Oltre lo Specchio 2020: André Øvredal torna alla mitologia norrena con Mortal
André Øvredal è il nome dietro quel piccolo fenomeno che è stato Scay Stories to Tell in the Dark – presentato anche alla Festa del Cinema di Roma. Oggi torna sotto la luce dei riflettori, grazie al Festival Oltre lo Specchio, che mette in concorso, nella sezione Cine Futuro, il suo ultimo lavoro: Mortal. Il titolo fa riferimento alla natura del protagonista, un mortale decisamente fuori dal comune.
Nat Wolff veste i panni di Eric, un giovane americano che si ritrova braccato, nel bel mezzo di una Norvegia incontaminata e selvaggia, dalla polizia e dalla sua ambasciata. È infatti responsabile di aver ucciso un ragazzo che lo stava importunando. Ad accompagnarlo nella fuga ci sarà Christine (Iben Arkelie), una psicologa del posto.
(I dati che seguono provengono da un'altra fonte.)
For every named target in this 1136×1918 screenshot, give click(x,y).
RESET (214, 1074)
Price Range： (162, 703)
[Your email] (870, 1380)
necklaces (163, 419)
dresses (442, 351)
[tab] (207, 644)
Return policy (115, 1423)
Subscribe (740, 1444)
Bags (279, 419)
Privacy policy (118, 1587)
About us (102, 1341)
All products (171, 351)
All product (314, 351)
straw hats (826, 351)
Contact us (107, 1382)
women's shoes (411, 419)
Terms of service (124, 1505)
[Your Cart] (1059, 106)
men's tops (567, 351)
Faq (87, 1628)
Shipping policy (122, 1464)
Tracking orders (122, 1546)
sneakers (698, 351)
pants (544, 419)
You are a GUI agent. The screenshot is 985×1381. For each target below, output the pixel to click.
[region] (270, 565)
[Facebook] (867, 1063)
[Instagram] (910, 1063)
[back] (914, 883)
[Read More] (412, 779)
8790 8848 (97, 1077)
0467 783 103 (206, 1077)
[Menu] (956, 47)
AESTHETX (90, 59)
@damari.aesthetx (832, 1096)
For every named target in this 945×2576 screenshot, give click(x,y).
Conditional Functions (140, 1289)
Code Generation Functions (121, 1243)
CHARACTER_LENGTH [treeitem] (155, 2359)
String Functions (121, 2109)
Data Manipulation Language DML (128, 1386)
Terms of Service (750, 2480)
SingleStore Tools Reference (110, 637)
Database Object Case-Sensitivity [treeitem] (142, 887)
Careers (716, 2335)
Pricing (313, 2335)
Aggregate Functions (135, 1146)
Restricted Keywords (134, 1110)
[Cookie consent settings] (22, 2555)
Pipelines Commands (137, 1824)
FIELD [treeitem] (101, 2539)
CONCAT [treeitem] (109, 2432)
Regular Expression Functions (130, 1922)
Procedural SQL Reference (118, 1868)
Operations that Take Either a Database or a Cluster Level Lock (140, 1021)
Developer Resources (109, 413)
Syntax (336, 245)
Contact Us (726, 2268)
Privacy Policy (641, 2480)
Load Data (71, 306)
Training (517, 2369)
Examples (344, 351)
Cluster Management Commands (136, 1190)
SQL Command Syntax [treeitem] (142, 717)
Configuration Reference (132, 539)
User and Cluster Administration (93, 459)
Ispirato e debitore a tutta la mitologia norrena, di cui i massimi rappresentanti sono forse Thor e Odino, il film possiede una visività originale e caratterizzante. L'esperienza del cineasta norvegese nel campo del cinema e delle leggende risulta fondamentale alla resa finale del progetto. L'atmosfera è densa, pregnante, e se ne percepiscono tangibilmente gli effetti. L'andamento lento della narrazione in qualche modo appare correlato alla presa di consapevolezza del protagonista.
Eric sa di non essere come gli altri uomini, sa di avere dei poteri, ma non ne conosce la portata, né sa come gestirli. Il discorso sul controllo si piazza così al centro del racconto, riportando alla mente le diverse Jean Grey succedutesi sullo schermo – da Famke Janssen alla più recente Sophie Turner – ma anche i vari mutanti alle prese con le loro abilità. Il passato del giovane dovrebbe permettere allo spettatore di entrarci in sintonia, di comprenderlo almeno in parte, ma questo elemento ci viene negato. Almeno fino a un certo punto. Ciò che invece viene sottolineato è il probabile legame con una profezia chiamata Ragnarok. È qui che entrano in gioco i miti di cui sopra: quando fulmini, fenomeni atmosferici e un misterioso martello compaiono sulla scena, il dessert è servito.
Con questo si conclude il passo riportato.